Suitable solvents should have a high dielectric constant and low viscosity. SolventsCommonly used include alkyl carbonates such as PC and EC, which are highly polar and have a high dielectric constant, but have high viscosity and intermolecular forces. , lithium ions move slowly there. Linear esters, such as DMC (dimethyl carbonate) and DEC (diethyl carbonate), have a low viscosity but also a low dielectric constant. Therefore, in order to obtain a solution with high ionic conductivity, they are generally used PC+DEC, EC+DMC. and other mixed solvents. These organic solvents have some odor, but generally speaking, they can meet EU RoHS and REACH requirements. They are very toxic, environmentally friendly and environmentally friendly materials.

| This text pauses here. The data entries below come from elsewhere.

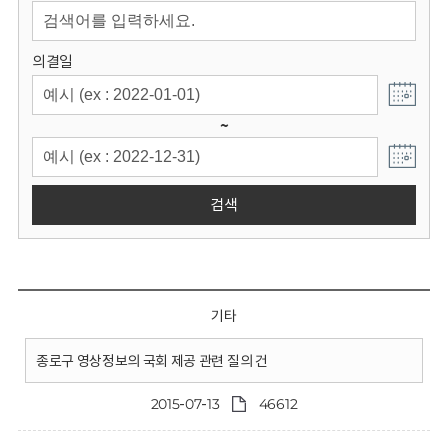
회
의결일
~
검색
기타
종로구 영상정보의 국회 제공 관련 질의 건
2015-07-13
46612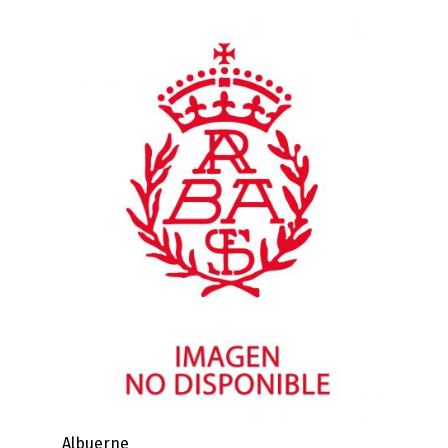
Albuerne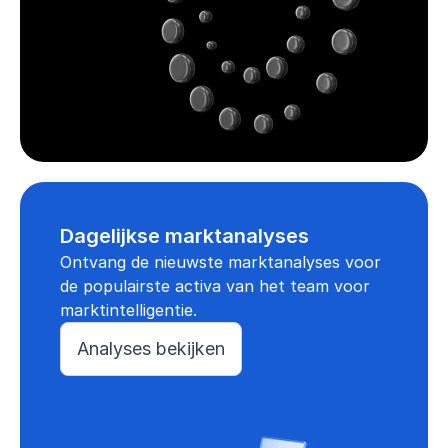
Dagelijkse marktanalyses
Ontvang de nieuwste marktanalyses voor
de populairste activa van het team voor
marktintelligentie.
Analyses bekijken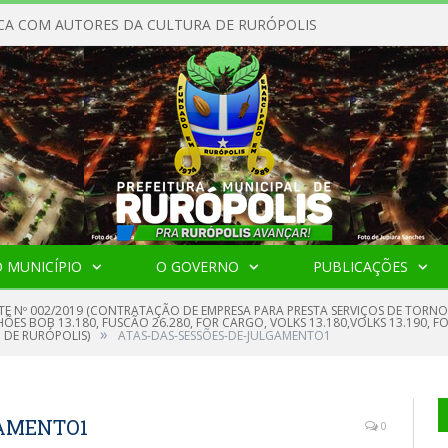
CA COM AUTORES DA CULTURA DE RURÓPOLIS
 MUNICÍPIO
O GOVERNO
PUBLICAÇÕES
TE Nº 002/2019 (CONTRATAÇÃO DE EMPRESA PARA PRESTA SERVIÇOS DE TOR
ES BOB 13.180, FUSCÃO 26.280, FOR CARGO, VOLKS 13.180,VOLKS 13.190, 
»
 DE RURÓPOLIS)
ATAS-DAS-SESSÕES-DE-JULGAMENTO1
GAMENTO1
0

The currently developed inorganic anion conductive salts mainly include three categories: LiBF4, LiPF6 and LiAsF6. Their electrical conductivity, theirthermal stability and their resistance to oxidation are in the order:
Conductivity: LiAsF6≥LiPF6. >LiClO4>LiBF4
Thermal stability: LiAsF6>LiBF4>LiPF6
Oxidation resistance: LiAsF6≥LiPF6≥LiBF4>LiClO4
LiAsF6 has conductivity and very high stability and charge and discharge rates of batteries, but its application is limited due to arsenic toxicity. Currently, LiPF6 is most commonly used.
All materials of currently commonly used lithium batteries, including electrolytes, comply with EU RoHS and REACH requirements and are environmentally friendly energy storage products.